On the other hand, I can not reproduce it with a basic custom struct or with Measurements.jl:

julia> module MyModule
           function foo(v)
               w = zero.(v)
               for i ∈ eachindex(w)
                   w[i] += v[i]*v[i]
               end
               return w
           end
           export foo
       end
Main.MyModule

julia> using .MyModule, Measurements, BenchmarkTools

julia> v = measurement.(rand(10_000));

julia> @btime foo($v);
  348.917 μs (2 allocations: 312.58 KiB)

julia> function MyModule.foo(v)
           w = zero.(v)
           for i ∈ eachindex(w)
               w[i] += v[i]*v[i]
           end
           return w
       end

julia> @btime foo($v);
  348.993 μs (2 allocations: 312.58 KiB)

So perhaps it is related to IntervalArithmetic.jl?..

I had some time to investigate a bit: it seems to be a problem with the multiplication *:

module MyModule
    function foo(x)
        for i ∈ 1:10
            x * x
        end
        return nothing
    end
    export foo
end

using .MyModule, IntervalArithmetic, BenchmarkTools

x = @interval(π);

@btime foo($x); # 1.458 μs (60 allocations: 960 bytes)

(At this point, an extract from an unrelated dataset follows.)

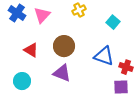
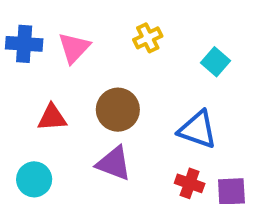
blue cross: (17, 13) -> (24, 44), turned -30
red triangle: (31, 50) -> (52, 118), turned -35
red cross: (126, 67) -> (190, 183), moved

It looks like there are 6 extra allocations per multiplication. These allocations disappear after redefining the function foo.

@dpsanders should I move this discussion on IntervalArithmetic.jl by filing an issue?

Yes, please. Thanks!

I still don’t understand why redefining the function makes any difference, though.

Could it possibly be related to this issue?
https://github.com/JuliaLang/julia/issues/35537
You can check if inferernce fails in the same way as in the issue

1 Like

I do not think it is (note: I did not dive in with Cthulhu.jl since I am not comfortable with the package to really make sense of the outputs).

I ran the following:

module MyModule
    foo(x) = x*x
    export foo
end

using Test, .MyModule, IntervalArithmetic, BenchmarkTools

x = @interval(π);

@btime foo(Ref($x)[]);
# 137.597 ns (6 allocations: 96 bytes)

@inferred foo(x)
# [9.8696, 9.86961]

@code_typed optimize=false foo(x)
# CodeInfo(
# 1 ─ %1 = (x * x)::Interval{Float64}
# └──      return %1
# ) => Interval{Float64}

Here @inferred did not raise an error.

Let me know if I overlooked something :slight_smile: .

EDIT:
Here is a link to the issue on GitHub: https://github.com/JuliaIntervals/IntervalArithmetic.jl/issues/435#issue-789164595

Despite the fact that the MWE is associated with IntervalArithmetic.jl, it is still not clear wether it is a Julia issue (especially the mystery around redefining the function).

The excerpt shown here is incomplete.